Tungsten Prices Surge 6-7x in One Year as Japan's Tungsten Fluoride Production Line Halts from July
Alina Collins
A year into China's tungsten export controls, prices have surged six- to sevenfold. Two major Japanese WF₆ producers are halting output from July — roughly a quarter of global supply is about to go dark, and the shortage is now reaching chipmaking.
What exactly is Japan shutting down?
Kanto Denka Kogyo and Central Glass are expected to stop producing tungsten hexafluoride (WF₆) from July 1, with combined capacity of roughly 2,000 tonnes.
WF₆ is a precursor gas used to deposit tungsten metal layers on wafers — without it, critical conductive layers in chips cannot be formed.
Japan accounts for about 25% of global WF₆ supply. This means → it is not a marginal exit; a quarter of the world's capacity is disappearing.
Why can't Japanese producers hold on?
The root cause is upstream: China controls an estimated 80% of global midstream tungsten smelting and processing. Export-license controls imposed in February 2025 cut off high-purity tungsten powder at the source.
In plain terms = Japan's raw-material lifeline has been severed — even willing producers cannot secure enough feedstock.
Pricing compounds the pressure: Chinese firms such as Peric Specialty Gases reportedly quote at roughly half the international price, squeezing Japanese margins and accelerating the decision to exit.
How far has the shortage spread?
Tungsten prices have risen six- to sevenfold in roughly a year — far beyond typical industrial-metal volatility.
Fujifilm Fine Chemicals said in April that cemented-carbide materials may last only until June; those products represent about 30% of its revenue and face curtailment or shutdown.
This reflects a shortage that is no longer confined to ore and smelting — it is cascading link by link, from powder to gas, gas to chips, chips to end devices.
Can recycling fill the gap?
Lianyou Metals chairman Wu Yong-chung says recycling and reuse is the most effective response available today. The company recovers 3,000 tonnes of tungsten metal annually, holding roughly 15% of the market outside China.
Wu notes that Chinese tungsten prices have visibly decoupled from international markets; some shipments have switched from sea freight to air freight. This means → buyers are paying multiples in logistics costs to secure material — a direct measure of how acute the crunch has become.
Lianyou is pivoting toward higher-value products, planning to expand capacity in ammonium paratungstate, tungsten oxide, tungsten powder, and tungsten carbide, with a target of doubling output.

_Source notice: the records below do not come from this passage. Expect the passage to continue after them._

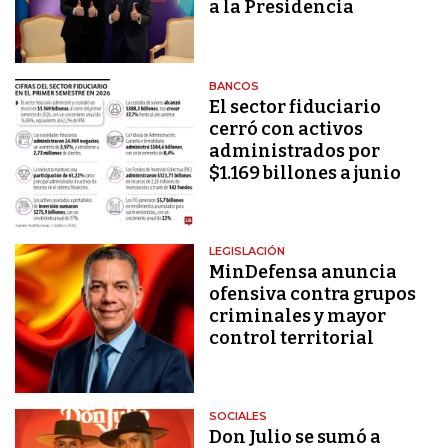
a la Presidencia
BANCOS
El sector fiduciario
cerró con activos
administrados por
$1.169 billones a junio
LEGISLACIÓN
MinDefensa anuncia
ofensiva contra grupos
criminales y mayor
control territorial
SOCIALES
Don Julio se sumó a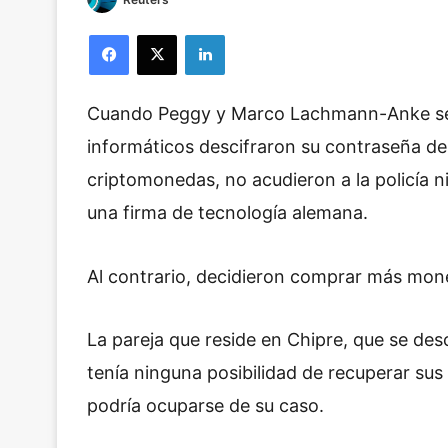
Facebook
X
LinkedIn
Cuando Peggy y Marco Lachmann-Anke se 
informáticos descifraron su contraseña de
criptomonedas, no acudieron a la policía n
una firma de tecnología alemana.
Al contrario, decidieron comprar más mon
La pareja que reside en Chipre, que se de
tenía ninguna posibilidad de recuperar sus 
podría ocuparse de su caso.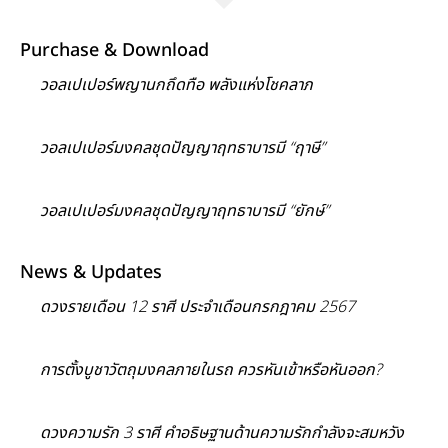
Purchase & Download
วอลเปเปอร์พญานกถึดทือ พลังแห่งโชคลาภ
วอลเปเปอร์มงคลชุดปัญญาฤทธาบารมี “ฤาษี”
วอลเปเปอร์มงคลชุดปัญญาฤทธาบารมี “ยักษ์”
News & Updates
ดวงรายเดือน 12 ราศี ประจำเดือนกรกฎาคม 2567
การตั้งบูชาวัตถุมงคลภายในรถ ควรหันเข้าหรือหันออก?
ดวงความรัก 3 ราศี คำอธิษฐานด้านความรักกำลังจะสมหวัง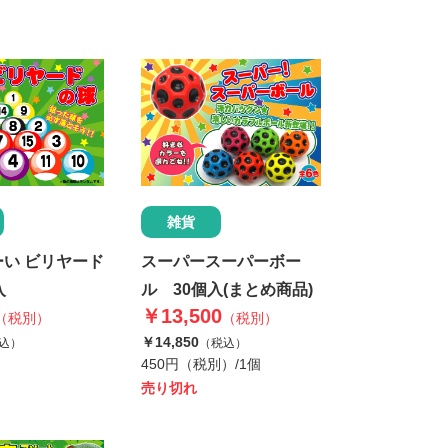
雑貨
スーパースーパーボー
い ビリヤード
ル 30個入(まとめ商品)
入
￥13,500
（税別）
（税別）
￥14,850
（税込）
込）
450円（税別）/1個
売り切れ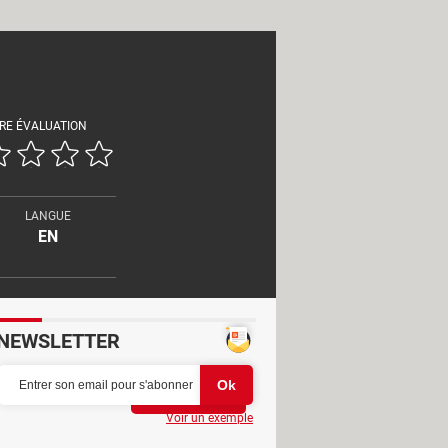
RE ÉVALUATION
LANGUE
EN
NEWSLETTER
Partager
Voir un exemple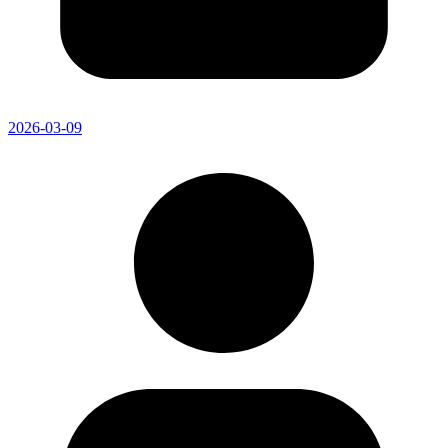
2026-03-09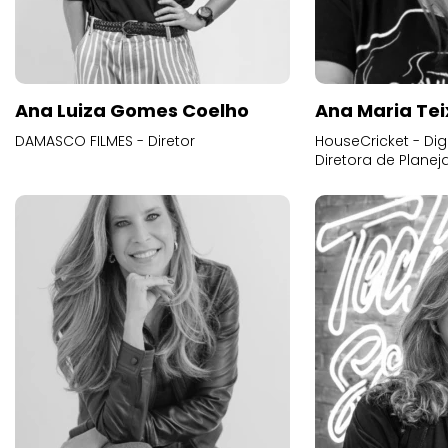
Ana Luiza Gomes Coelho
Ana Maria Tei
DAMASCO FILMES - Diretor
HouseCricket - Digi
Diretora de Plane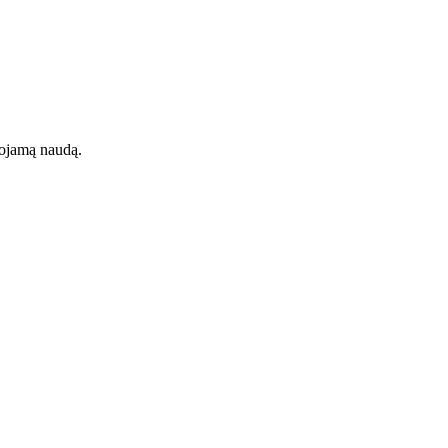
uojamą naudą.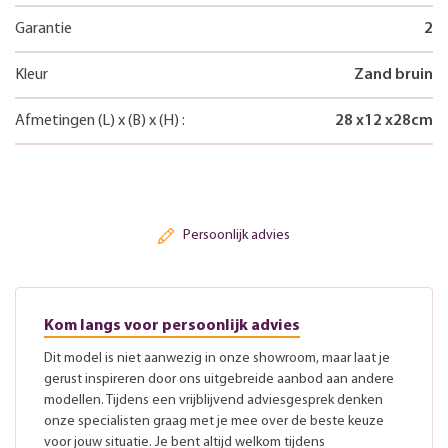
Garantie
2
Kleur
Zand bruin
Afmetingen
(L)
x
(B)
x
(H)
:
28
x
12
x
28
cm
Persoonlijk advies
Kom langs voor persoonlijk advies
Dit model is niet aanwezig in onze showroom, maar laat je
gerust inspireren door ons uitgebreide aanbod aan andere
modellen. Tijdens een vrijblijvend adviesgesprek denken
onze specialisten graag met je mee over de beste keuze
voor jouw situatie. Je bent altijd welkom tijdens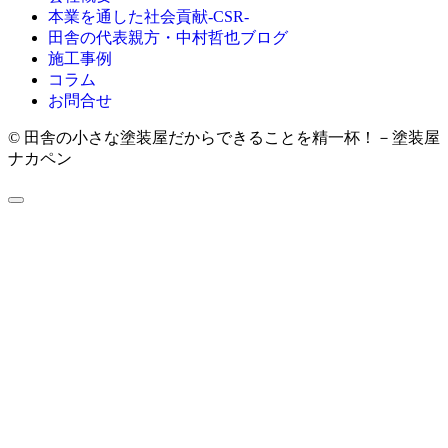
本業を通した社会貢献-CSR-
田舎の代表親方・中村哲也ブログ
施工事例
コラム
お問合せ
© 田舎の小さな塗装屋だからできることを精一杯！－塗装屋
ナカペン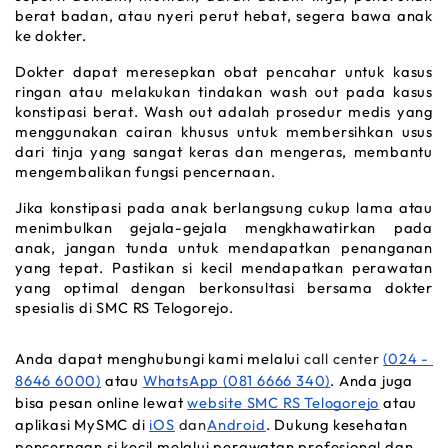
berat badan, atau nyeri perut hebat, segera bawa anak 
ke dokter. 
Dokter dapat meresepkan obat pencahar untuk kasus 
ringan atau melakukan tindakan 
wash out
 pada kasus 
konstipasi berat. 
Wash out
 adalah prosedur medis yang 
menggunakan cairan khusus untuk membersihkan usus 
dari tinja yang sangat keras dan mengeras, membantu 
mengembalikan fungsi pencernaan.
Jika konstipasi pada anak berlangsung cukup lama atau 
menimbulkan gejala-gejala mengkhawatirkan pada 
anak, jangan tunda untuk mendapatkan penanganan 
yang tepat. Pastikan si kecil mendapatkan perawatan 
yang optimal dengan berkonsultasi bersama dokter 
spesialis di SMC RS Telogorejo.
Anda dapat menghubungi kami melalui 
call center 
(024 - 
8646 6000)
 atau 
WhatsApp (081 6666 340)
. Anda juga 
bisa pesan 
online
 lewat 
website 
SMC RS Telogorejo
 atau 
aplikasi MySMC di 
iOS
 dan
Android
. Dukung kesehatan 
pencernaan si kecil melalui perawatan profesional dan 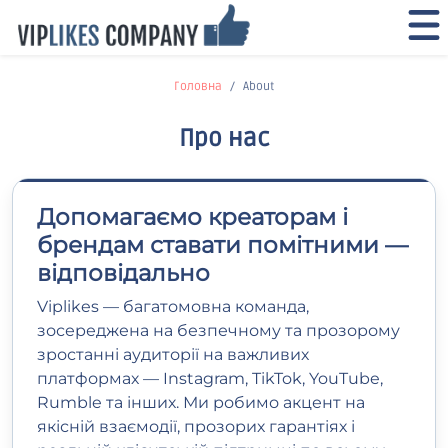
Головна
About
Про нас
Допомагаємо креаторам і
брендам ставати помітними —
відповідально
Viplikes — багатомовна команда,
зосереджена на безпечному та прозорому
зростанні аудиторії на важливих
платформах — Instagram, TikTok, YouTube,
Rumble та інших. Ми робимо акцент на
якісній взаємодії, прозорих гарантіях і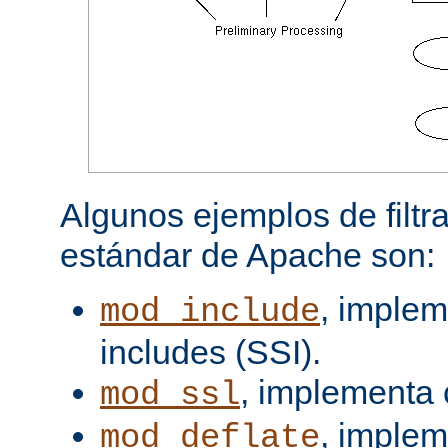
Algunos ejemplos de filtra
estándar de Apache son:
, implem
mod_include
includes (SSI).
, implementa 
mod_ssl
, imple
mod_deflate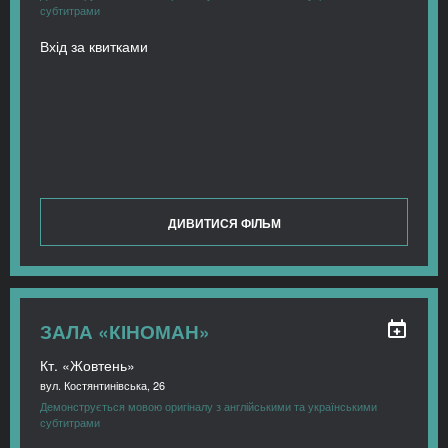
субтитрами
Вхід за квитками
ДИВИТИСЯ ФІЛЬМ
ЗАЛА «КІНОМАН»
Кт. «Жовтень»
вул. Костянтинівська, 26
Демонструється мовою оригіналу з англійськими та українськими
субтитрами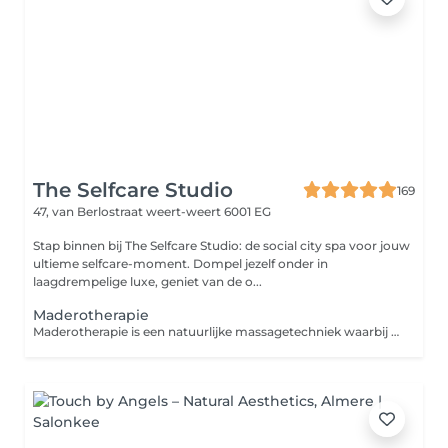
The Selfcare Studio
169
47, van Berlostraat
weert-weert 6001 EG
Stap binnen bij The Selfcare Studio: de social city spa voor jouw
ultieme selfcare-moment. Dompel jezelf onder in
laagdrempelige luxe, geniet van de o...
Maderotherapie
Maderotherapie is een natuurlijke massagetechniek waarbij houten tools worden gebruikt om het lichaam te vormen, verstevigen en revitaliseren. Deze massage stimuleert de doorbloeding en lymfedrainage, vermindert cellulite en helpt vocht en afvalstoffen af te voeren. Het resultaat? Een gladdere, strakkere huid en een mooier gevormd lichaam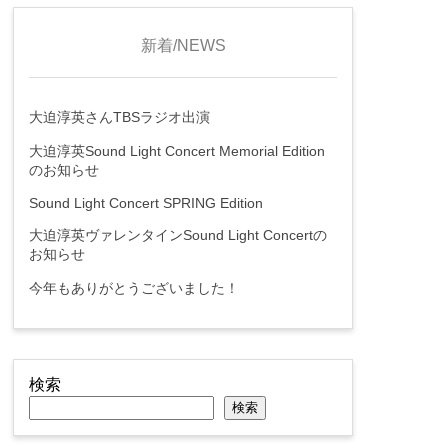
新着/NEWS
大迫淳英さんTBSラジオ出演
大迫淳英Sound Light Concert Memorial Edition
のお知らせ
Sound Light Concert SPRING Edition
大迫淳英ヴァレンタインSound Light Concertの
お知らせ
今年もありがとうございました！
検索
検索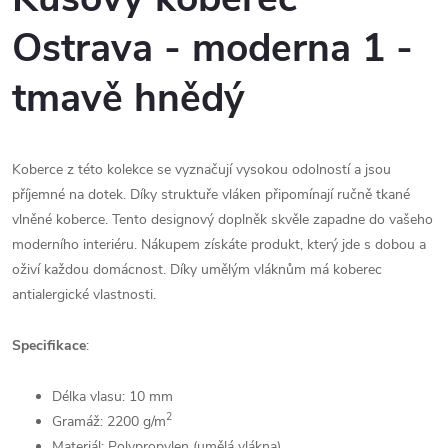
Ostrava - moderna 1 -
tmavě hnědý
Koberce z této kolekce se vyznačují vysokou odolností a jsou
příjemné na dotek. Díky struktuře vláken připomínají ručně tkané
vlněné koberce. Tento designový doplněk skvěle zapadne do vašeho
moderního interiéru. Nákupem získáte produkt, který jde s dobou a
oživí každou domácnost. Díky umělým vláknům má koberec
antialergické vlastnosti.
Specifikace
:
Délka vlasu: 10 mm
2
Gramáž: 2200
g/m
Materiál: Polypropylen (umělá vlákna)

Who can clear the semiconductor-grade bar?
Entering the semiconductor sputtering-target supply chain requires tungsten powder purity of 5N (99.999%) — in plain terms = only ten impurity atoms per million are allowed.
Lianyou has included purification-capacity upgrades in its expansion plan, but the distance from lab-grade purity to stable mass production remains significant.
This reflects the real test of supply-chain restructuring: it is not whether tungsten exists outside China, but whether anyone can refine it to chip-grade purity — the litmus test for this round of materials localization.
Content is for reference only, not financial advice.